Mi dicevo che sarebbe stata la solita sparata intellettualoide piena di ammiccamenti, di trabocchetti messi lì per farti pensare a qualcosa di profondo ma incapaci di resistere a un'analisi appena meno superficiale del solito.

Mi sbagliavo. Donnie Darko ha saputo segnare la sua epoca e Kelly ha mostrato di avere una sua nota autoriale, un personalismo che sa superare i facili cliché senza scivolare in complicazioni superflue. Il suo linguaggio, riproposto in The Box, funziona.

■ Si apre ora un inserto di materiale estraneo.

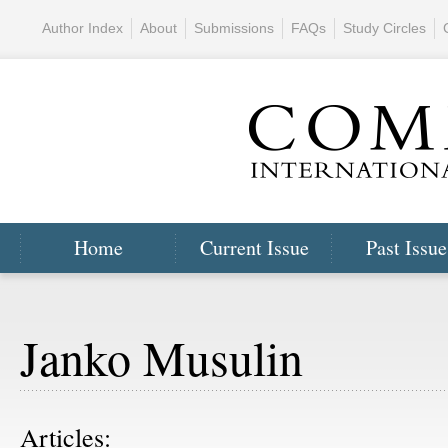
Author Index
About
Submissions
FAQs
Study Circles
Home
Current Issue
Past Issue
Janko Musulin
Articles:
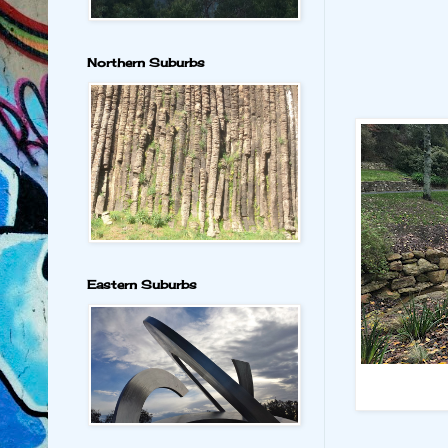
Northern Suburbs
Eastern Suburbs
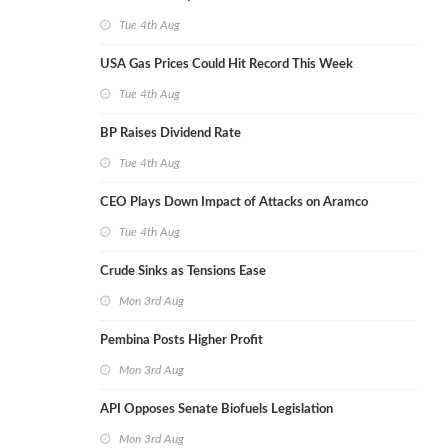
Tue 4th Aug
USA Gas Prices Could Hit Record This Week
Tue 4th Aug
BP Raises Dividend Rate
Tue 4th Aug
CEO Plays Down Impact of Attacks on Aramco
Tue 4th Aug
Crude Sinks as Tensions Ease
Mon 3rd Aug
Pembina Posts Higher Profit
Mon 3rd Aug
API Opposes Senate Biofuels Legislation
Mon 3rd Aug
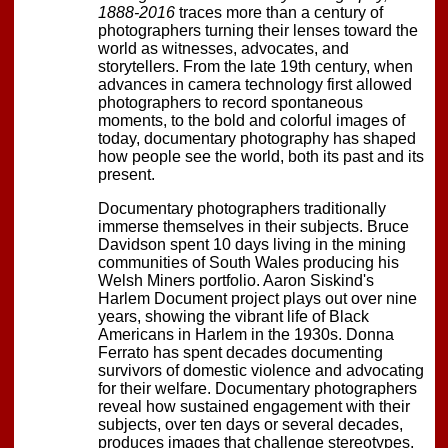
1888-2016
traces more than a century of
photographers turning their lenses toward the
world as witnesses, advocates, and
storytellers. From the late 19th century, when
advances in camera technology first allowed
photographers to record spontaneous
moments, to the bold and colorful images of
today, documentary photography has shaped
how people see the world, both its past and its
present.
Documentary photographers traditionally
immerse themselves in their subjects. Bruce
Davidson spent 10 days living in the mining
communities of South Wales producing his
Welsh Miners portfolio. Aaron Siskind's
Harlem Document project plays out over nine
years, showing the vibrant life of Black
Americans in Harlem in the 1930s. Donna
Ferrato has spent decades documenting
survivors of domestic violence and advocating
for their welfare. Documentary photographers
reveal how sustained engagement with their
subjects, over ten days or several decades,
produces images that challenge stereotypes,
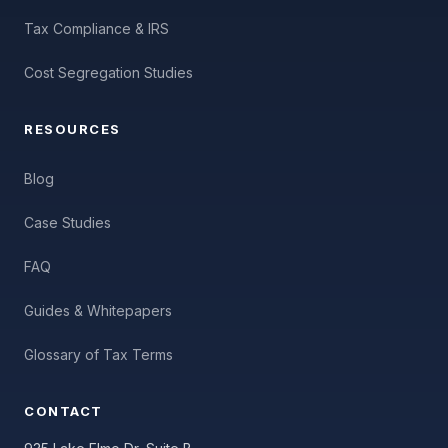
Tax Compliance & IRS
Cost Segregation Studies
RESOURCES
Blog
Case Studies
FAQ
Guides & Whitepapers
Glossary of Tax Terms
CONTACT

Grazie ad Elena Di Fazio, dunque, che ha trovato il tempo di scrivere l'articolo che state per leggere e che mette nella giusta luce quello che, in effetti, è stato un piccolo capolavoro del cinema indipendente e che rappresenta, quasi vent'anni dopo, ancora qualcosa che vale la pena di riguardare e di ridiscutere.

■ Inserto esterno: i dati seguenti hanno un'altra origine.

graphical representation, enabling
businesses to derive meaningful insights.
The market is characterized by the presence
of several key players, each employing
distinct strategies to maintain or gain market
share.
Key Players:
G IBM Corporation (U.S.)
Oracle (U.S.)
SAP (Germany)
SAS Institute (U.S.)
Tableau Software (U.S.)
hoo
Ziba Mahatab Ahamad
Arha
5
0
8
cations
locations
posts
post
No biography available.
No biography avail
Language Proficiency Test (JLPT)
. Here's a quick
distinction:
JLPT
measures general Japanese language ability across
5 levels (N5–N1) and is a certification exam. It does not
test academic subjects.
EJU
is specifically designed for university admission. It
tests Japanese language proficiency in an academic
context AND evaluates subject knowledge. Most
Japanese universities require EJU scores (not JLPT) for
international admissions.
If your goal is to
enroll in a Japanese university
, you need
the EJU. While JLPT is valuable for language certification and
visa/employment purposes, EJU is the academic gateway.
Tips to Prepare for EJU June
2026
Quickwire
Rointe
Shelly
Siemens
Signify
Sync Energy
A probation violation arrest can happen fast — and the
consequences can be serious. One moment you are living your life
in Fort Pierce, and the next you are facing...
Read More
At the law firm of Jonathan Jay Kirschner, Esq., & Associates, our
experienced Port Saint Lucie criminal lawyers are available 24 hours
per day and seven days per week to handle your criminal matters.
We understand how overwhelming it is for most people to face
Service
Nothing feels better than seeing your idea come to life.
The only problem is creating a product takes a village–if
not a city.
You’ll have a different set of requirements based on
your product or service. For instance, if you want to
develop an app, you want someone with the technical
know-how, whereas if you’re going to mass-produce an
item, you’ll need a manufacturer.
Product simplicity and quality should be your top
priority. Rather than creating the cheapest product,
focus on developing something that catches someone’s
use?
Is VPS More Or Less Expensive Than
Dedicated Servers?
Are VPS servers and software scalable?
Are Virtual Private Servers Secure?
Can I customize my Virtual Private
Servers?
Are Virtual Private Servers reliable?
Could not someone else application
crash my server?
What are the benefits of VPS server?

Elena che, ci tengo a sottolinearlo prima che iniziate a leggere, ha saputo raccontare le qualità di questo film, almeno alcune, senza togliere proprio nulla al piacere di una prima visione - per chi non lo avesse ancora visto.  Persino io, che amo e cerco gli spoiler, non posso che apprezzare l'incredibile delicatezza di questa autrice. Spero tanto che presto vorrà tornare a farci compagnia su Retrocult. Buona lettura!

Valerio Porcu

La notte del 2 ottobre 1988 il motore di un aereo apparso dal nulla precipita sulla casa della famiglia Darko, distruggendo la stanza del figlio Donnie. Il ragazzo però non è a letto: una voce allucinatoria lo ha condotto fuori dall'abitazione e gli ha dettato una sequenza di numeri che sembra un inquietante countdown. Il mondo finirà tra ventotto giorni, o Donnie è solo vittima della propria schizofrenia?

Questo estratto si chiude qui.